The evening’s end of activity brought a special opportunity with it. That evening, thanks to friends of Smirkus, we were invited to see the Big Apple Circus in Lake George, New York, free of charge. Lake George lies two and a half hours away from our current location. After showers, we piled into the pickup trucks and took off back across the Connecticut River, westward to New York. The evening drive was mostly on secondary highways – off of Routes 91 or 89 and we zipped along the Vermont countryside, along riverbeds and ski resorts closed for the summer. The truck I rode in was late due to navigation errors cause by a lack of printed directions. We found our way using a Smartphone and in a little over the expected travel time, the highway dumped us on a strip of mini golf courses, motels, gift shops, bars, and restaurants in Lake George.

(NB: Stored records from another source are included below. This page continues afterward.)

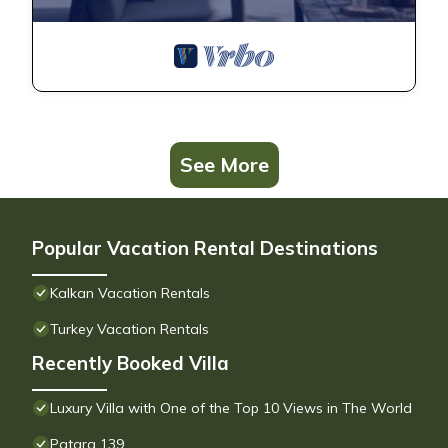
See More
Popular Vacation Rental Destinations
Kalkan Vacation Rentals
Turkey Vacation Rentals
Recently Booked Villa
Luxury Villa with One of the Top 10 Views in The World
Patara 139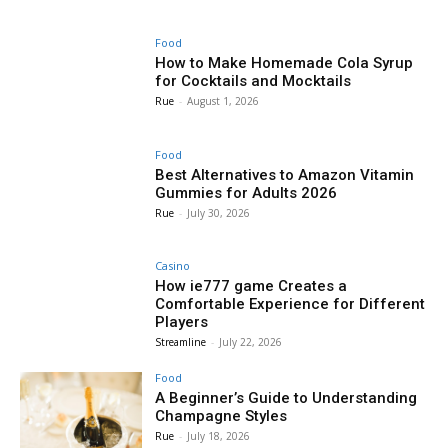
Food
How to Make Homemade Cola Syrup
for Cocktails and Mocktails
Rue
-
August 1, 2026
Food
Best Alternatives to Amazon Vitamin
Gummies for Adults 2026
Rue
-
July 30, 2026
Casino
How ie777 game Creates a
Comfortable Experience for Different
Players
Streamline
-
July 22, 2026
Food
A Beginner’s Guide to Understanding
Champagne Styles
Rue
-
July 18, 2026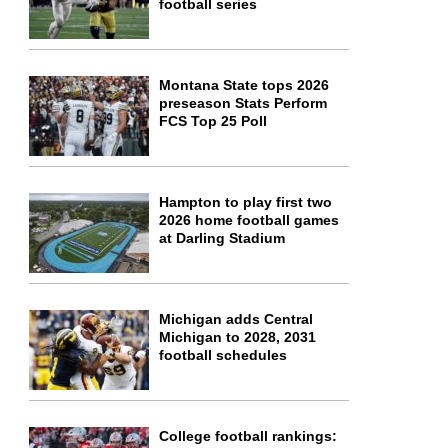
football series
Montana State tops 2026
preseason Stats Perform
FCS Top 25 Poll
Hampton to play first two
2026 home football games
at Darling Stadium
Michigan adds Central
Michigan to 2028, 2031
football schedules
College football rankings: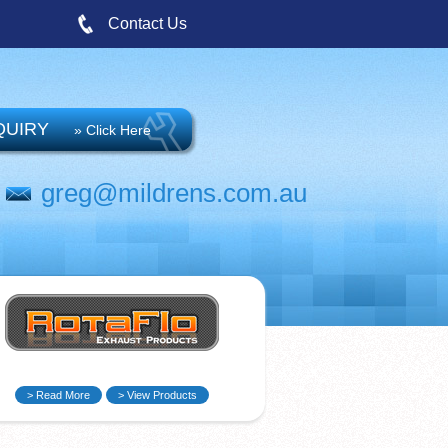
Contact Us
QUIRY
» Click Here
greg@mildrens.com.au
> Read More
> View Products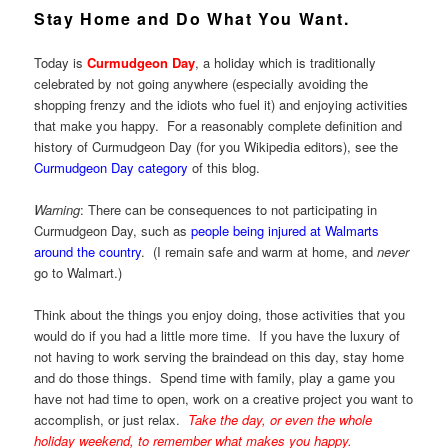
Stay Home and Do What You Want.
Today is
Curmudgeon Day
, a holiday which is traditionally
celebrated by not going anywhere (especially avoiding the
shopping frenzy and the idiots who fuel it) and enjoying activities
that make you happy. For a reasonably complete definition and
history of Curmudgeon Day (for you Wikipedia editors), see the
Curmudgeon Day category
of this blog.
Warning
: There can be consequences to not participating in
Curmudgeon Day, such as
people being injured at Walmarts
around the country
. (I remain safe and warm at home, and
never
go to Walmart.)
Think about the things you enjoy doing, those activities that you
would do if you had a little more time. If you have the luxury of
not having to work serving the braindead on this day, stay home
and do those things. Spend time with family, play a game you
have not had time to open, work on a creative project you want to
accomplish, or just relax.
Take the day, or even the whole
holiday weekend, to remember what makes you happy.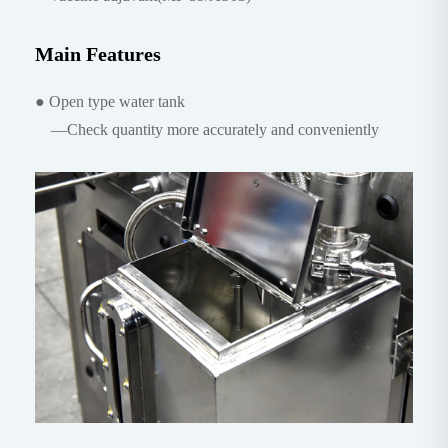
Main Features
● Open type water tank
—Check quantity more accurately and conveniently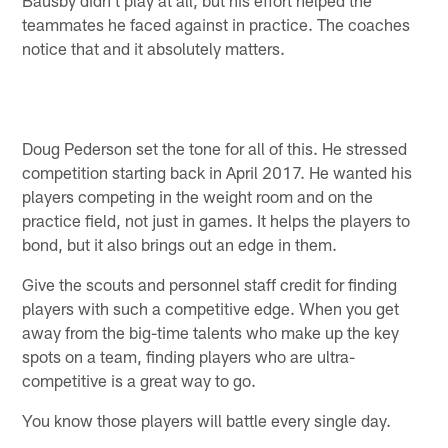
teammates he faced against in practice. The coaches
notice that and it absolutely matters.
Doug Pederson set the tone for all of this. He stressed
competition starting back in April 2017. He wanted his
players competing in the weight room and on the
practice field, not just in games. It helps the players to
bond, but it also brings out an edge in them.
Give the scouts and personnel staff credit for finding
players with such a competitive edge. When you get
away from the big-time talents who make up the key
spots on a team, finding players who are ultra-
competitive is a great way to go.
You know those players will battle every single day.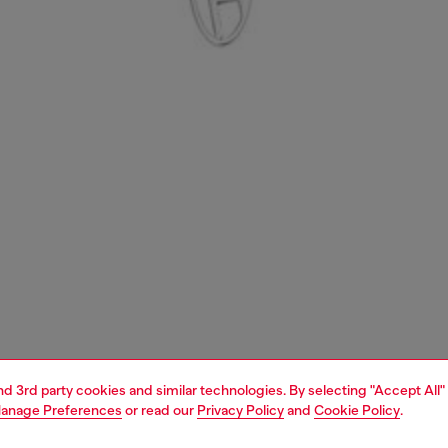
and 3rd party cookies and similar technologies. By selecting "Accept All"
anage Preferences
or read our
Privacy Policy
and
Cookie Policy
.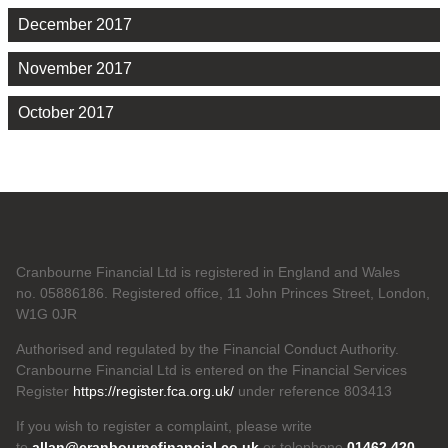
December 2017
November 2017
October 2017
Cranbourne Financial Ltd is registered in England and Wales
no. 05886186. Registered office, 11 John Princes Street, London,
W1G 0JR
Authorised and regulated by the Financial Conduct Authority.
Cranbourne Financial Ltd is entered on the Financial Services
Register
https://register.fca.org.uk/
under reference 803413
If you wish to register a complaint, please write
to
allan@cranbournefinancial.co.uk
or telephone
01462 420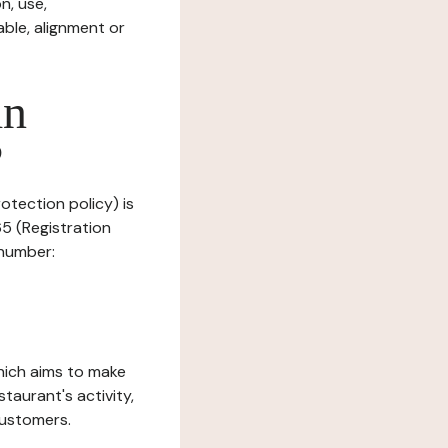
n, use,
ble, alignment or
in
?
rotection policy) is
5 (Registration
 number:
which aims to make
staurant's activity,
customers.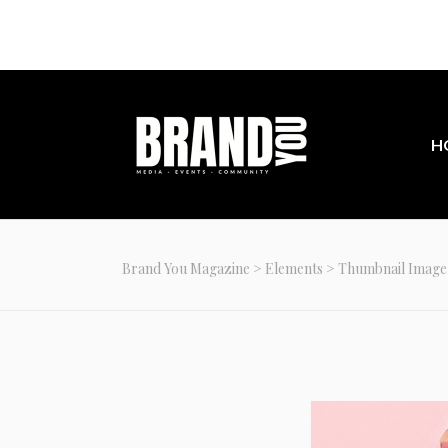
Join our com
H
Brand You Magazine
>
Elements
>
Thumbnail Image 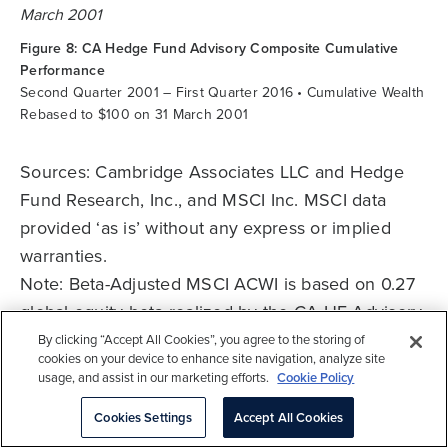
Figure 8: CA Hedge Fund Advisory Composite Cumulative
Performance
Second Quarter 2001 – First Quarter 2016 • Cumulative Wealth
Rebased to $100 on 31 March 2001
Sources: Cambridge Associates LLC and Hedge
Fund Research, Inc., and MSCI Inc. MSCI data
provided ‘as is’ without any express or implied
warranties.
Note: Beta-Adjusted MSCI ACWI is based on 0.27
global equity beta realized by the CA HF Advisory
Composite over the period. The Beta-Adjusted
By clicking “Accept All Cookies”, you agree to the storing of
cookies on your device to enhance site navigation, analyze site
MSCI ACWI return is calculated on a monthly basis
usage, and assist in our marketing efforts.
Cookie Policy
as (MSCI ACWI * 0.27) + (T-Bills * 0.73).
Cookies Settings
Accept All Cookies
*See the Performance Disclosure at the end of the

A circus tent is an easy thing to find in a small city. Parking, however, proved to be a different story. After navigating a vast network of chain link fences and lots filled with trailers, our group of six found our way to the box office. The name “Circus Smirkus” when paired with the right name, prompted a gesture towards the front of the house, where a friend of Smirkus showed us to our seats. We sat front and center, close to the ring curb while some of the best professionals in the business amazed us. The degree and variety of talent was impressive; clearly accustomed to playing “bigger” shows. This is, however, not to deny the Smirkos the credit they are due. Troupers here at Smirkus have distinguished themselves by being professional performers as well as regular students and “kids.” Most have not decided how far they want to pursue circus arts but should they want to go the distance and commit themselves to an operation as large and far-reaching as Big Apple, they’ve all got the drive to do so.

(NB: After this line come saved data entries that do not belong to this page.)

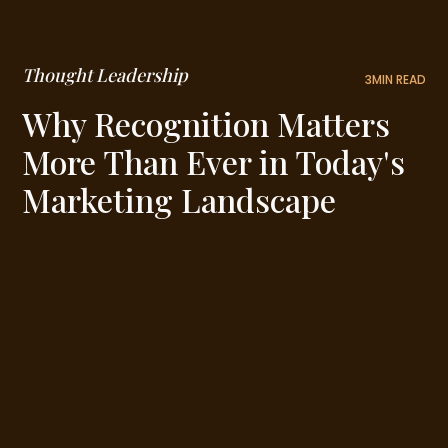
Thought Leadership
3
MIN READ
Why Recognition Matters
More Than Ever in Today's
Marketing Landscape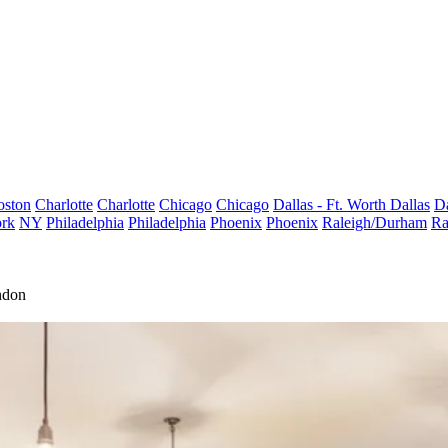
oston
Charlotte
Charlotte
Chicago
Chicago
Dallas - Ft. Worth
Dallas
Da
rk
NY
Philadelphia
Philadelphia
Phoenix
Phoenix
Raleigh/Durham
Ra
ndon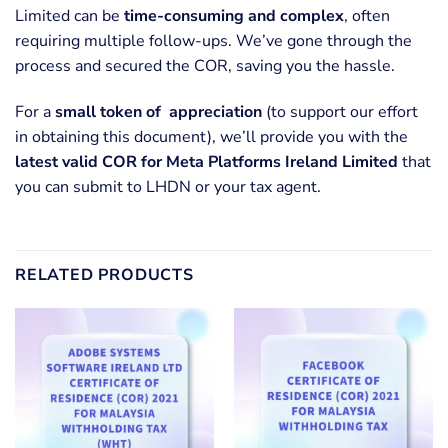
Limited can be
time-consuming and complex
, often
requiring multiple follow-ups. We’ve gone through the
process and secured the COR, saving you the hassle.
For a
small token of appreciation
(to support our effort
in obtaining this document), we’ll provide you with the
latest valid COR for Meta Platforms Ireland Limited
that
you can submit to LHDN or your tax agent.
RELATED PRODUCTS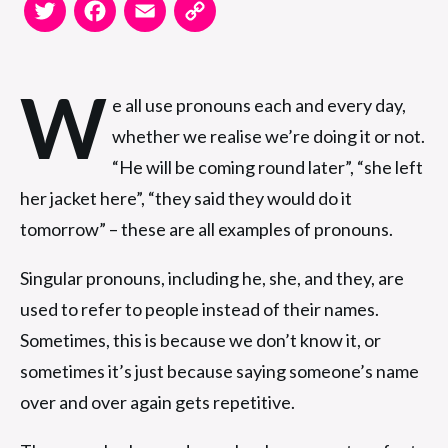
Twitter
Facebook
Email
Copy
Link
W
e all use pronouns each and every day,
whether we realise we’re doing it or not.
“He will be coming round later”, “she left
her jacket here”, “they said they would do it
tomorrow” – these are all examples of pronouns.
Singular pronouns, including he, she, and they, are
used to refer to people instead of their names.
Sometimes, this is because we don’t know it, or
sometimes it’s just because saying someone’s name
over and over again gets repetitive.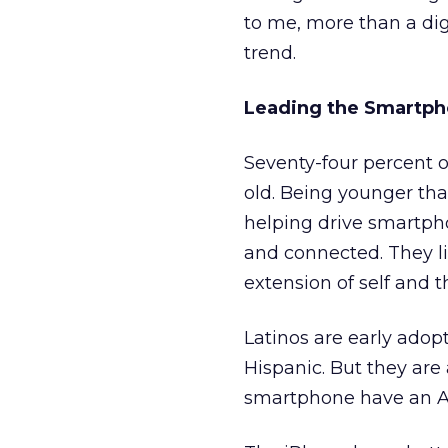
to me, more than a dig
trend.
Leading the Smartph
Seventy-four percent 
old. Being younger tha
helping drive smartpho
and connected. They li
extension of self and t
Latinos are early adop
Hispanic. But they are
smartphone have an A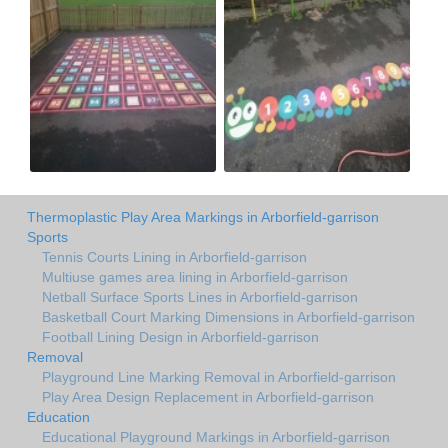
Thermoplastic Play Area Markings in Arborfield-garrison
Sports
Tennis Courts Lining in Arborfield-garrison
Multiuse games area lining in Arborfield-garrison
Netball Surface Sports Lines in Arborfield-garrison
Basketball Court Marking Dimensions in Arborfield-garrison
Football Lining Design in Arborfield-garrison
Removal
Playground Line Marking Removal in Arborfield-garrison
Play Area Design Replacement in Arborfield-garrison
Education
Educational Playground Markings in Arborfield-garrison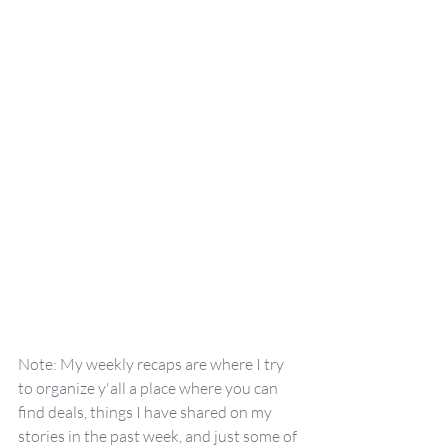
Note: My weekly recaps are where I try 
to organize y'all a place where you can 
find deals, things I have shared on my 
stories in the past week, and just some of 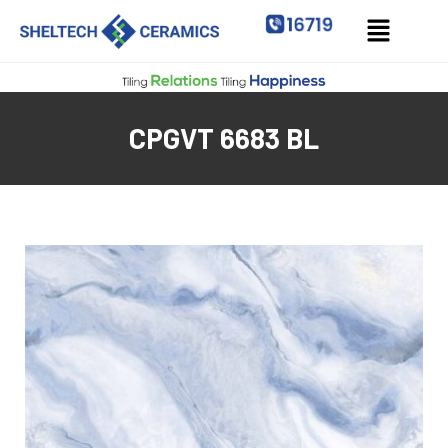
CPGVT 6683 BL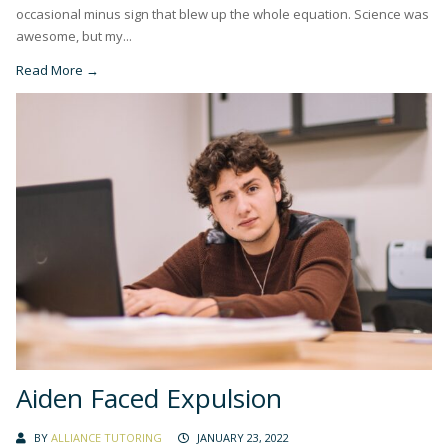
occasional minus sign that blew up the whole equation. Science was
awesome, but my...
Read More →
Aiden Faced Expulsion
BY
ALLIANCE TUTORING
JANUARY 23, 2022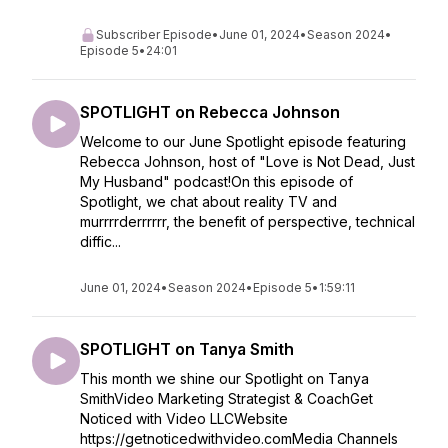
Subscriber Episode
•
June 01, 2024
•
Season 2024
•
Episode 5
•
24:01
SPOTLIGHT on Rebecca Johnson
Welcome to our June Spotlight episode featuring
Rebecca Johnson, host of "Love is Not Dead, Just
My Husband" podcast!On this episode of
Spotlight, we chat about reality TV and
murrrrderrrrrr, the benefit of perspective, technical
diffic...
June 01, 2024
•
Season 2024
•
Episode 5
•
1:59:11
SPOTLIGHT on Tanya Smith
This month we shine our Spotlight on Tanya
SmithVideo Marketing Strategist & CoachGet
Noticed with Video LLCWebsite
https://getnoticedwithvideo.comMedia Channels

Afterwards, we were invited into the back lot to meet old friends learn more about the Big Apple operation and the tour lifestyle of a bigger circus. I left feeling impressed, yet still proud of our own operation. Both circuses operate on different scales, yet similarities exist in the expectations of the performers and the crew and those similarities are a cause for mutual respect and admiration. Our experience at Big Apple is only one small example of how well connected and recognized the Smirkus brand is with larger circus community.

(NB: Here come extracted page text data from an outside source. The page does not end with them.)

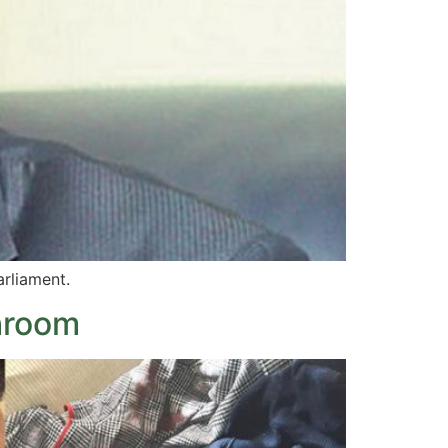
arliament.
hroom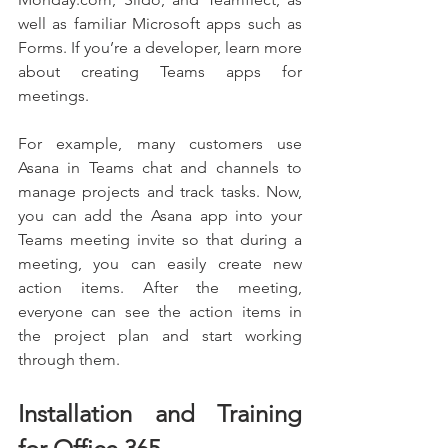
well as familiar Microsoft apps such as 
Forms. If you’re a developer, learn more 
about creating Teams apps for 
meetings. 
For example, many customers use 
Asana in Teams chat and channels to 
manage projects and track tasks. Now, 
you can add the Asana app into your 
Teams meeting invite so that during a 
meeting, you can easily create new 
action items. After the meeting, 
everyone can see the action items in 
the project plan and start working 
through them.
Installation and Training 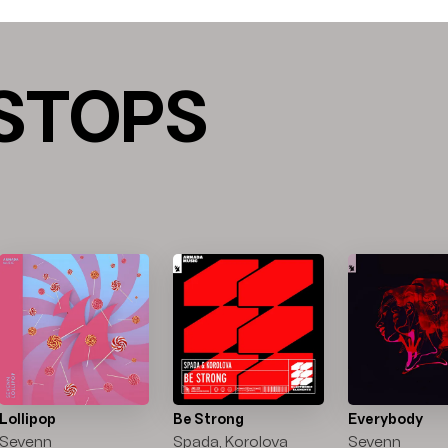
STOPS
Lollipop
Be Strong
Everybody
Sevenn
Spada, Korolova
Sevenn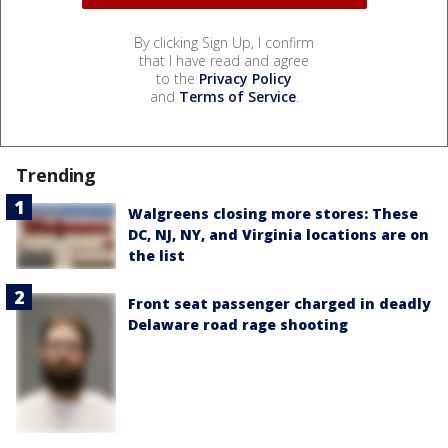
By clicking Sign Up, I confirm
that I have read and agree
to the
Privacy Policy
and
Terms of Service
.
Trending
Walgreens closing more stores: These
DC, NJ, NY, and Virginia locations are on
the list
Front seat passenger charged in deadly
Delaware road rage shooting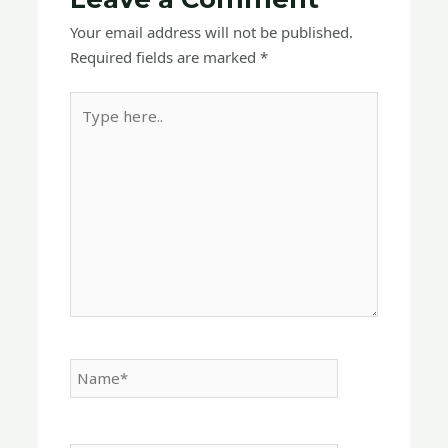
Your email address will not be published.
Required fields are marked
*
Type
here..
Name*
Email*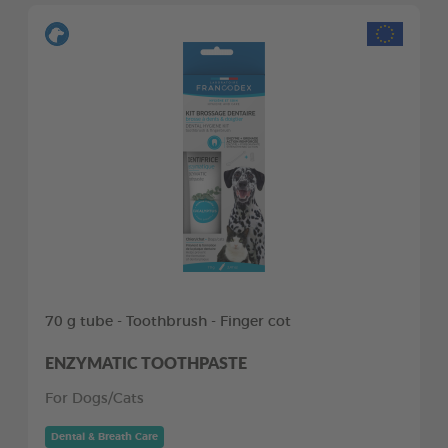
70 g tube - Toothbrush - Finger cot
ENZYMATIC TOOTHPASTE
For Dogs/Cats
Dental & Breath Care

I have always been a fan of late-night drives, especially during summer with the windows rolled down and the radio turned up. The return drive to the site was one of the longest I can remember. Our route followed the same as that which we drove during the evening but given how tired we were and how long a day it had been, it seemed as if someone had moved Hanover. We listened to Bob Dylan and ate gas station snacks for dinner. I rode in the front seat and with my face against the cool glass window and watched the stars overhead until my eyelids slammed shut on their own accord before we reached Hanover. I was still asleep as I zipped myself in my sleeping bag.